On 11th March, the WHO finally declared the Covid-19 virus a global pandemic. The late move to make the situation’s severity official was largely blamed for the overseas sale of crucial PPE supplies from the UK. This was due to orders not being placed quickly enough in the UK, without the growing threat made unequivocally clear. Andrew Pear, chief executive of PPE supplier Reliance Medical, told the Telegraph that he and many other companies were wary of paying inflated prices from foreign suppliers, after over-ordering during the Sars epidemic in the early 2000s. He cited the financial issues which surplus stock brings, potentially having to sell at a loss if a vaccine is brought in; as he asserted was also the case during the bird flu and swine flu pandemics.
On 10th April, the Doctor’s Union reported they had found out that London and Yorkshire’s PPE supply levels were not sufficient to cope with the coronavirus outbreak.
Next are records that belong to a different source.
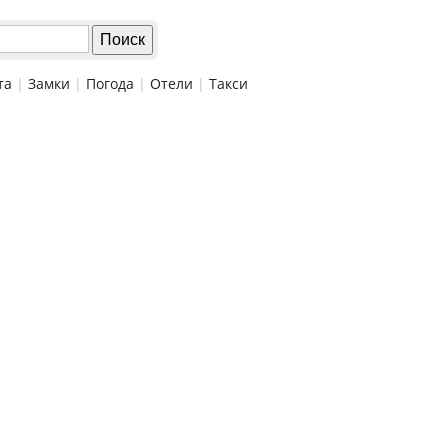
та
|
Замки
|
Погода
|
Отели
|
Такси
On 11th April, Matt Hancock announced the government’s plan to ensure that critical equipment would be delivered to workers responding to the crisis. He stated at the Downing Street briefing that there was enough PPE to meet the required levels, but “only if it’s used in line with our guidance”, sparking anger from medical staff at the implication of misuse. The plan included a new national supply system, to ensure that those who needed supplies would receive them as quickly as possible, as well as the increase of domestic PPE production.
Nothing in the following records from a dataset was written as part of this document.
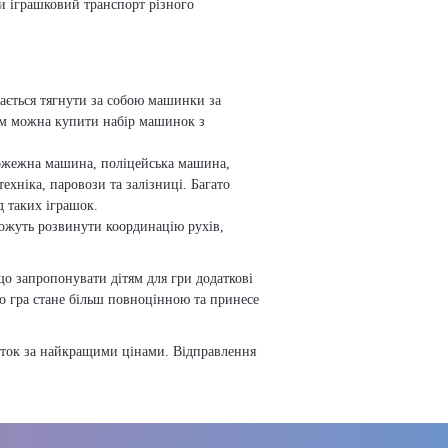
и іграшковий транспорт різного
ається тягнути за собою машинки за
ам можна купити набір машинок з
пожежна машина, поліцейська машина,
техніка, паровози та залізниці. Багато
д таких іграшок.
можуть розвинути координацію рухів,
що запропонувати дітям для гри додаткові
то гра стане більш повноцінною та принесе
аток за найкращими цінами. Відправлення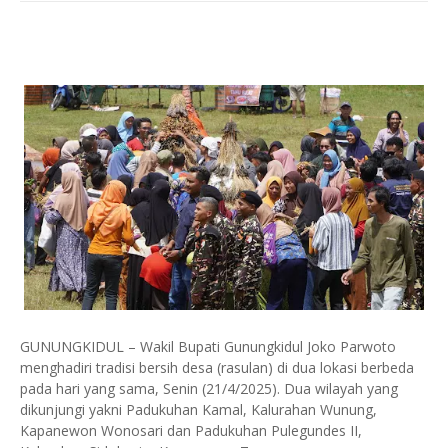
GUNUNGKIDUL – Wakil Bupati Gunungkidul Joko Parwoto
menghadiri tradisi bersih desa (rasulan) di dua lokasi berbeda
pada hari yang sama, Senin (21/4/2025). Dua wilayah yang
dikunjungi yakni Padukuhan Kamal, Kalurahan Wunung,
Kapanewon Wonosari dan Padukuhan Pulegundes II,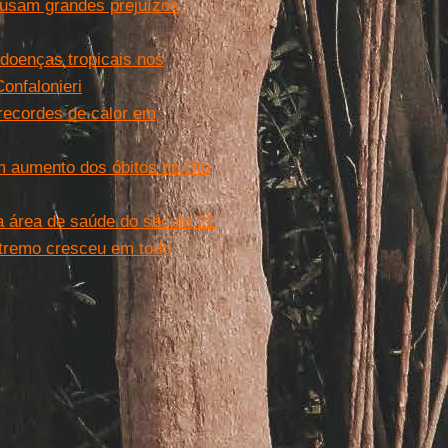
ausam grandes prejuízos
doenças tropicais nos
onfalonieri
recordes de calor em
m aumento dos óbitos no Rio
 área de saúde do século 21
xtremo cresceu em todo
On 17th April, Public Health England advised that healthcare workers should help to optimise PPE supplies. This extended to the reuse or sessional reuse of masks, gowns, coveralls and eye protection. Aprons and gloves were excluded from this advice. Despite some items of the NHS COVID-19 Ensemble being adequate for single-use only, PHE declared that compromise was necessary. The recommendations were still stated to give ‘appropriate protection for health and care workers’.
On 18th April, it was announced that 84 tonnes of PPE would be arriving in the UK from Turkey imminently.
On 20th April, the government blamed ‘unexpected delays’ on the fact that the PPE supplies had still not arrived from Turkey. This came after only one RAF plane was sent over, instead of the promised three.
On 21st April, The Telegraph exclusively reported that millions of items of PPE equipment, desperately needed by key workers in the NHS, were being shipped abroad. They revealed how supplies were sent to Germany, Spain and Italy by lorry, after suppliers’ pleas to government to help provide for UK staff were ignored. Company bosses were left with no choice but to secure trade elsewhere.
On the same day, the Trades Union Congress urged an independent inquiry into the government’s failures in providing safe levels of PPE. This came after the confirmed deaths of more than 80 healthcare staff.
On 22nd April, the plane sent to Turkey finally brought back PPE equipment to the UK – however, there were only enough supplies to satisfy the levels needed by the NHS for a few hours. Further flights were then sent over to secure 400,000 gowns.
On 27th April, the government were warned by the head of six Royal Colleges that they had a duty of candour to healthcare professionals. This came after pressure to admit mistakes had been made over the repeated failures to adequately deal with PPE shortages.
On 6th May, it was made public that the 400,000 gowns brought back from Turkey had all been impounded, due to the gear not meeting UK standards. A similar failure was confirmed to have occurred with millions of masks purchased from factories in China. Despite a vast number of the faulty masks also being impounded, it is feared that some were already used by NHS staff during their shifts.